Supreme Court Upholds Ruling That Houston Bail System Discriminates Against Poor

Justice Clarence Thomas refuses to halt a federal ruling allowing for the release of more than 100 Harris County inmates held on low-levels offenses.

By Jill AmentJune 8, 2017 12:30 pm

For more than a year, Harris County has been caught in a legal drama over how it jails inmates who cannot afford to pay bail.

The U.S. Supreme Court dealt the most recent blow to Harris County’s controversial bail system on Wednesday, refusing to halt a federal appeals court ruling from earlier this week.

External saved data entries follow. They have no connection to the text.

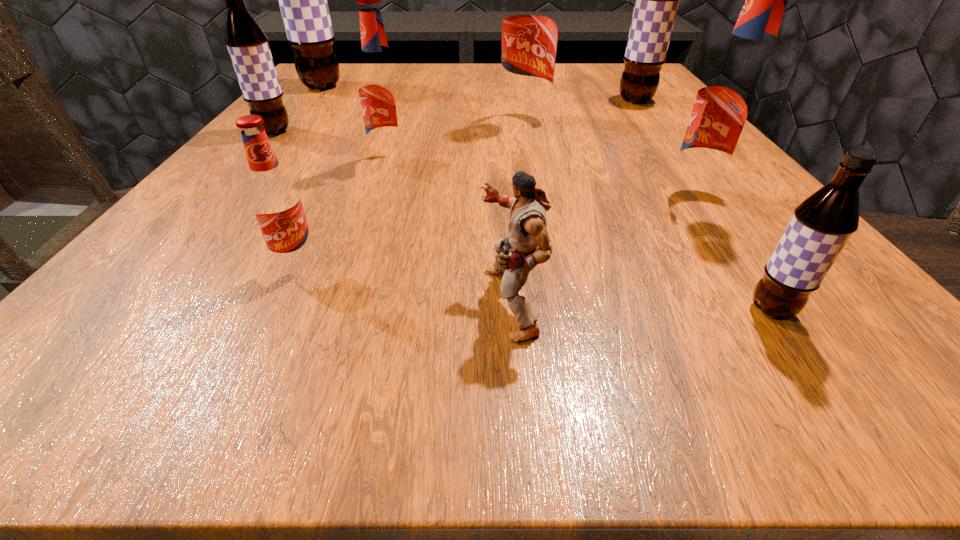 Identify the location of free space located 0.080m on the right of the nearest red root beer. This screenshot has width=960, height=540. (384, 264).

The width and height of the screenshot is (960, 540). Find the location of `free space located 0.050m on the left of the nearest root beer`. free space located 0.050m on the left of the nearest root beer is located at coordinates (702, 310).

The image size is (960, 540). I want to click on vacant space located 0.130m on the front-facing side of the puncher, so click(x=361, y=302).

At what (x,y) coordinates should I click in order to perform the action: click on free space located 0.250m on the front-facing side of the puncher. Please return your answer as a coordinate pair (x, y). The width and height of the screenshot is (960, 540). Looking at the image, I should click on (252, 302).

Locate an element on the screen. The width and height of the screenshot is (960, 540). vacant space located 0.310m on the front-facing side of the puncher is located at coordinates (198, 302).

Where is `root beer located in the near edge section of the desktop`? The width and height of the screenshot is (960, 540). root beer located in the near edge section of the desktop is located at coordinates (822, 224).

Find the location of a particular element. The height and width of the screenshot is (540, 960). puncher positioned at the near edge is located at coordinates (527, 245).

In order to click on object that is at the far left corner in this screenshot , I will do `click(303, 3)`.

Identify the location of object that is at the far right corner. The image size is (960, 540). (656, 0).

Locate an element on the screen. object at the near right corner is located at coordinates (822, 224).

The federal ruling greenlighted the release of misdemeanor inmates held in the Harris County Jail who couldn’t afford to post cash bonds. Sheriff Ed Gonzalez prepared for the release of as many as 177 people starting Wednesday morning.

The case began when single mother Maranda O’Donnell was arrested and held for two days on $2,500 bail for driving without a valid license. Civil rights groups Texas Fair Defense Project and Civil Rights Corps, as well as Houston law firm Susman Godfrey, filed the lawsuit last year on behalf of ODonnell.

Houston Chronicle reporter Gabrielle Banks says civil rights groups were looking for a big county like Harris to establish a case against unfair jailing of poorer citizens for low-level offenses.

“The concept is that pre-trial, you’re not guilty,” Banks says. “There are people who have the money or borrow the money and they walk out the door. They go on with their lives. They retain their jobs. They continue to make payments on their cars, their child support. Then, there are people who don’t have the money or the resources. It really does affect the rest of their lives to spend two, three or four days a month in the jail because they can’t get out.”

Harris County still has the option to ask another justice or the full Supreme Court to reconsider Justice Clarence Thomas’ ruling.

“This was kind of the equivalent of a death penalty stay,” Banks says of the Supreme Court’s recent refusal. “[Harris County] asked for a stay of the order and [Justice Thomas] just batted it down. They can go right back to another justice with this or they can go to the whole panel of justices and try again. It’s unlikely that they will, but they could.”